The desert was silent. The storm clouds overhead had disappeared.

The Prof patted her wiry eyebrows. “My own eyebrows!” she beamed. “I still have my favourite face. Perhaps part of the Void is still active?”

Bab sat up and checked himself in the blazing sunlight.

Still made of stone, he thought. Dammit. And Dad’s still painted on my belly.

The good news was, he’d shrunk back to his normal size.

Bab looked around for the pyramid and saw it looming nearby. With a deafening squelch, all its bricks squeezed and stretched. The hieroglyphs bloomed and blurred, like fresh paintings splashed with water.

Then suddenly they faded, the bricks became solid, and the trapped people vanished.

The pyramid’s purple glow died away, and its walls became blank stone. It sat still, looking pretty much like its former self, only a bit melted and slumped to one side.

“The pyramid’s not quite in the same spot it used to be,” Bab observed.

“Tourists won’t mind, though,” Richard pointed out. “It’s closer to the bus stop.”

The Prof turned to Bab. “It’s finally done,” she said. Her voice sounded feeble. “The Beard is gone, and the Spongy Void along with it. It’s just as Osiris said, the Void existed only until my project was complete. The trapped people have returned to the times from which they came.”

Bab frowned. “You said part of it’s still active, Mum. That’s us – Dad and I are still sponge-stone. I think we became a separate Void-chunk when the Beard pulled us out.”

Richard adjusted his painted shorts. “I take it this wasn’t part of your plan, was it, Susan? Us getting yanked out of the Void and Egypt’s greatest pyramid becoming a nose?”

Susan sighed. “Of course not, Richie.”

Bab felt bewildered. “How much of Mum’s plan did you know, Dad?”

“Nothing much till you were six, Bab,” Richard said. “Do you remember which cake you wanted that year?”

Bab sure did. His mum and dad had always thrown him very cool birthdays, letting him choose an Egyptian-themed cake each year. He’d ordered a pyramid for his third birthday, a Tutankhamen cake when he turned four, and a mummy when he was five.

When his sixth birthday was coming up, he’d requested a cake shaped like Osiris. “Boss of the gods!” he’d said.

“I panicked when you asked for that, Babby,” his mum said. “I thought something awful might happen to you in your Osiris year. That night I told Richie everything, all about my long life and the Spongy Void.”

“I was so surprised,” said Richard, “I nearly leaped out of my shorts. Me, married to an ancient sorceress! A lovely funny one, sure, but still. And I got very cross about Osiris. How dare he trick your mum like that? And threaten to take away our son!”

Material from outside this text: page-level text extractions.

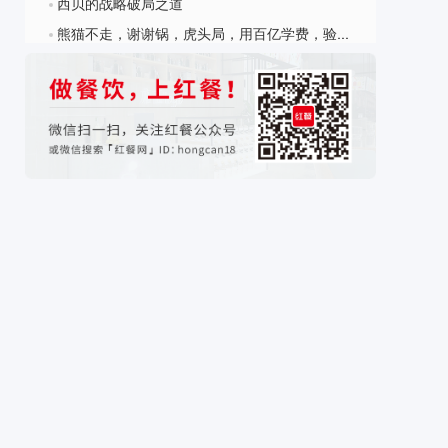
西贝的战略破局之道
?
熊猫不走，谢谢锅，虎头局，用百亿学费，验证出的市场规律
?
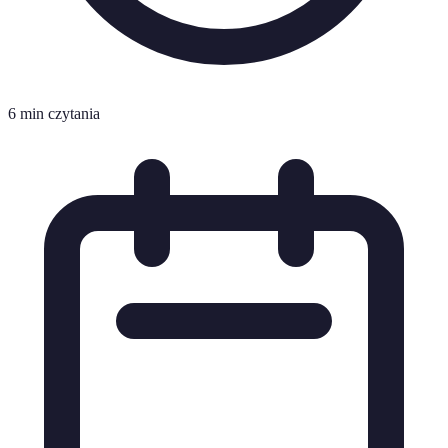
6 min czytania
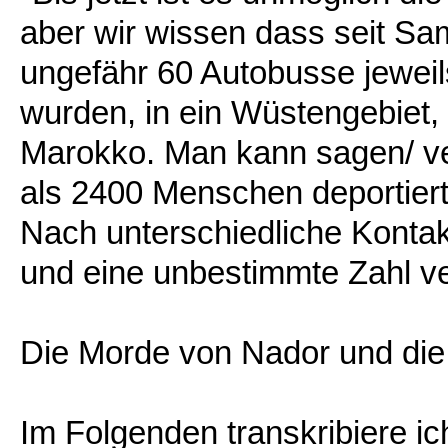
aber wir wissen dass seit Sa
ungefähr 60 Autobusse jeweil
wurden, in ein Wüstengebiet,
Marokko. Man kann sagen/ ve
als 2400 Menschen deportiert
Nach unterschiedliche Konta
und eine unbestimmte Zahl v
Die Morde von Nador und die 
Im Folgenden transkribiere i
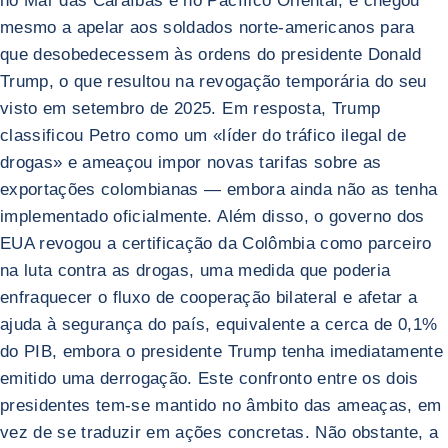
no Mar das Caraíbas e no Pacífico Oriental, e chegou
mesmo a apelar aos soldados norte-americanos para
que desobedecessem às ordens do presidente Donald
Trump, o que resultou na revogação temporária do seu
visto em setembro de 2025. Em resposta, Trump
classificou Petro como um «líder do tráfico ilegal de
drogas» e ameaçou impor novas tarifas sobre as
exportações colombianas — embora ainda não as tenha
implementado oficialmente. Além disso, o governo dos
EUA revogou a certificação da Colômbia como parceiro
na luta contra as drogas, uma medida que poderia
enfraquecer o fluxo de cooperação bilateral e afetar a
ajuda à segurança do país, equivalente a cerca de 0,1%
do PIB, embora o presidente Trump tenha imediatamente
emitido uma derrogação. Este confronto entre os dois
presidentes tem-se mantido no âmbito das ameaças, em
vez de se traduzir em ações concretas. Não obstante, a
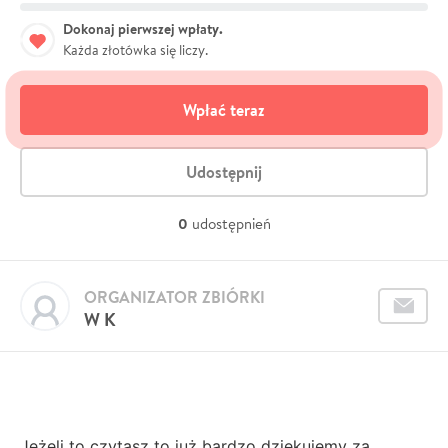
Dokonaj pierwszej wpłaty.
Każda złotówka się liczy.
Wpłać teraz
Udostępnij
0
udostępnień
ORGANIZATOR ZBIÓRKI
W K
Jeżeli to czytasz to już bardzo dziękujemy za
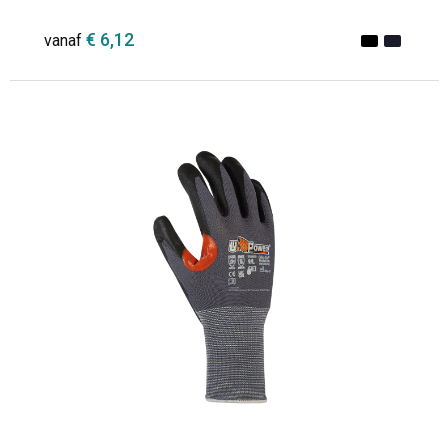
€ 6,12
vanaf
Minimale afname: 1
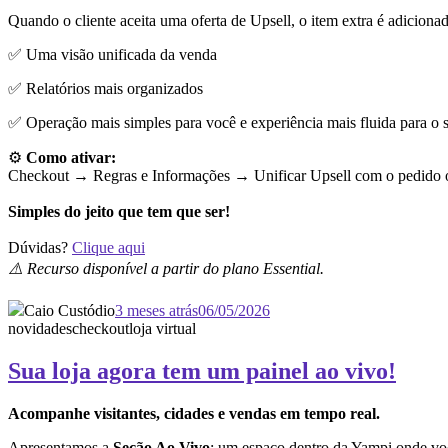
Quando o cliente aceita uma oferta de Upsell, o item extra é adiciona
✅ Uma visão unificada da venda
✅ Relatórios mais organizados
✅ Operação mais simples para você e experiência mais fluida para o s
⚙️
Como ativar:
Checkout → Regras e Informações →
Unificar Upsell com o pedido o
Simples do jeito que tem que ser!
Dúvidas?
Clique aqui
⚠️ Recurso disponível a partir do plano Essential.
Caio Custódio
3 meses atrás
06/05/2026
novidades
checkout
loja virtual
Sua loja agora tem um painel ao vivo!
Acompanhe visitantes, cidades e vendas em tempo real.
Apresentamos a
Seção Ao Vivo
: um espaço dentro da Yampi onde vo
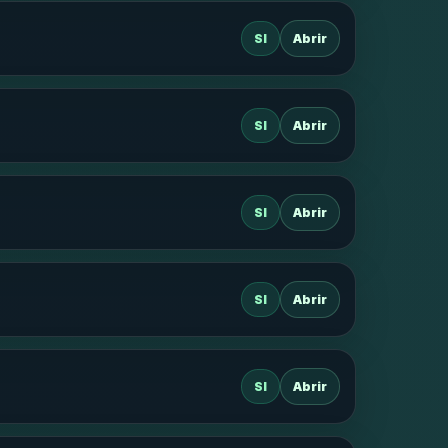
SI
Abrir
SI
Abrir
SI
Abrir
SI
Abrir
SI
Abrir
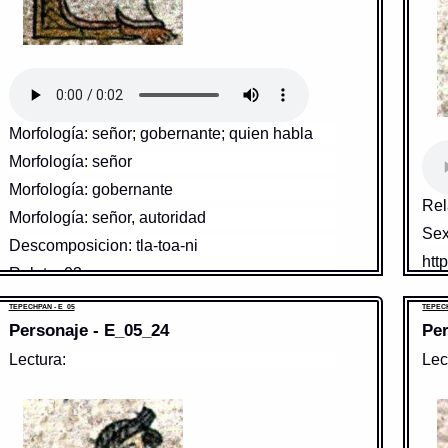
Morfología: señor; gobernante; quien habla
Morfología: señor
Morfología: gobernante
Rel
Morfología: señor, autoridad
Sex
Descomposicion: tla-toa-ni
htt
Relato: 03
Sexo: m
TEPECHPAN - E_05
TEPECH
ahui
Pale
Personaje - E_05_24
Per
https://tlachia.iib.unam.mx/personaje/E_05_04
Gra
Pref
Lectura:
Lec
Tip
tlatoani
Tra
Paleografía:
tlahtoani
Tra
Grafía normalizada:
tlatoani
Dic
Traducción uno:
amo
Con
Traducción dos:
amo
Fue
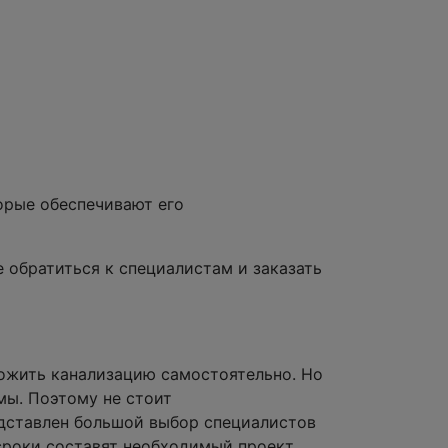
орые обеспечивают его
 обратиться к специалистам и заказать
ложить канализацию самостоятельно. Но
мы. Поэтому не стоит
редставлен большой выбор специалистов
роки составят необходимый проект.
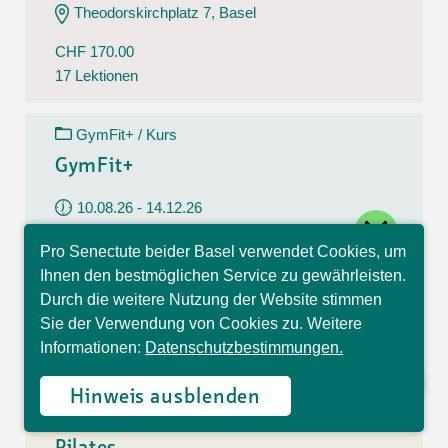
Theodorskirchplatz 7, Basel
CHF 170.00
17 Lektionen
GymFit+ / Kurs
GymFit+
10.08.26 - 14.12.26
close
Montag
Pro Senectute beider Basel verwendet Cookies, um
09:30 - 10:30 Uhr
Hallo, ich bin Sophia und
Ihnen den bestmöglichen Service zu gewährleisten.
beantworte gerne Ihre
Belchenstrasse 15, Basel
Durch die weitere Nutzung der Website stimmen
Fragen.
Sie der Verwendung von Cookies zu. Weitere
CHF 170.00
Informationen:
Datenschutzbestimmungen.
17 Lektionen
Hinweis ausblenden
Pilates / Kurs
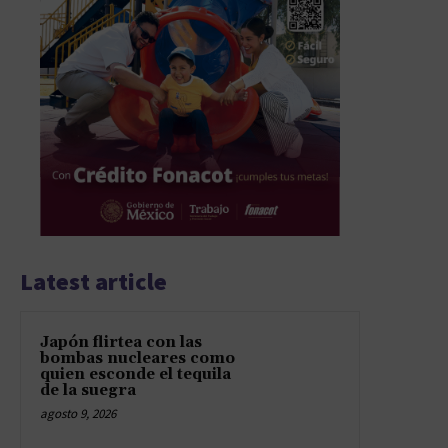
Latest article
Japón flirtea con las
bombas nucleares como
quien esconde el tequila
de la suegra
agosto 9, 2026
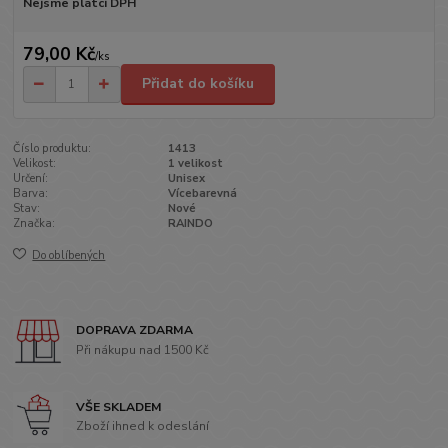
Nejsme plátci DPH
79,00 Kč
/
ks
Přidat do košíku
Číslo produktu:
1413
Velikost:
1 velikost
Určení:
Unisex
Barva:
Vícebarevná
Stav:
Nové
Značka:
RAINDO
Do oblíbených
DOPRAVA ZDARMA
Při nákupu nad 1500 Kč
VŠE SKLADEM
Zboží ihned k odeslání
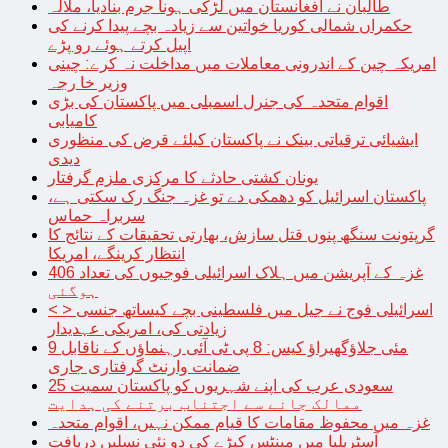
طالبان نے افغانستان میں لڑکی ہونا جرم بنادیا، ملالہ
حکمراں شمالی کوریا خواتین سے زیادہ بچے پیدا کرنے کی
اپیل کرتے ہوئے رو پڑے
امریکہ چین کے اندرونی معاملات میں مداخلت نہ کرے: چینی
وزیر خا رجہ
اقوام متحدہ کی جنرل اسمبلی میں پاکستان کی بڑی
کامیابی
ایشیائی ترقیاتی بینک نے پاکستان کیلئے قرض کی منظوری
دیدی
یونان کشتی حادثے کا مرکزی ملزم گرفتار
پاکستان اسرائیل کو دھمکی دے تو غزہ جنگ رک سکتی ہے،
سربراہ حماس
گرپتونت سنگھ پنوں قتل سازش، بھارتی تحقیقات کے نتائج کا
انتظار کرینگے، امریکا
غزہ کے آپریشن میں ہلاک اسرائیلی فوجیوں کی تعداد 406
ہوگئی
< > اسرائیلی فوج نے جیل میں فلسطینی بچے کیساتھ جنسی
زیادتی کی، امریکی عہدیدار
9 مئی جلاؤگھیراؤ کیس: 8 پی ٹی آئی رہنماؤں کے ناقابل
ضمانت وارنٹ گرفتاری جاری
سعودی عرب کی اپنے شہریوں کو پاکستان سمیت 25
ممالک جانے سے اجتناب برتنے کی ہدایت
غزہ میں محفوظ مقامات کا قیام ممکن نہیں، اقوام متحدہ
آسٹریلیا میں مینٹس کیڑے کی دو نئی نسلیں دریافت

Bab could guess the rest. “I know you, Dad. I bet you gave Osiris a piece of your mind, am I right?”

“Bingo, pardon my French. Your mum and I didn’t want to lose you. So I snuck off to the Abydos temple and summoned Osiris myself. I handed him a cucumber to butter him up, ’cos he’s a god of plants, and then I said, ‘Oi, Greenie. You want the life of Susan’s son? Well that’s me. I’m Susan’s son. I realise we look the same age, but she’s been mucking about with lifespans, as you well know. So take my life. Take me, leave her be, and your bargain’s done!’”

Oh, man, Bab thought. My dad sacrificed himself for me.

“Problem was, the green nitwit didn’t believe me for a second,” Richard continued. “He dragged me to the Spongy Void and threw me in for trying to mess with his ‘rules’. Told me our son’s life would be taken no matter what. So I’ve held a pretty major grudge against him ever since, pardon my French.”

Bab frowned. “But Mum, you said Dad took a team to the Void and vanished inside.”

“A little white lie to protect you from a world of gods and magic, Bab,” she said with a sad smile.

“I see. But I found that world anyway.”

Bab’s mum tapped on Richard’s hieroglyph. “I’m still furious with you for rushing off that day, Richie. And I love you for it too. You’re infuriatingly loveable!”

Richard adjusted his wide-brimmed hat and grinned. “Yes, well. So are you, love!”

Bab was just starting to feel a bit better when he sensed a stirring of icy breeze.

FWISK-A-FRISSSH!

Prof Sharkey dived aside as a vast tangle of reeds and branches and mud appeared. An old, tired-looking man in a knobby white hat stood amid the growth.

“Ugh,” Bab moaned. “Osiris! Talk about a stick in the mud.”

Something told Bab this would be Osiris’s nastiest visit yet.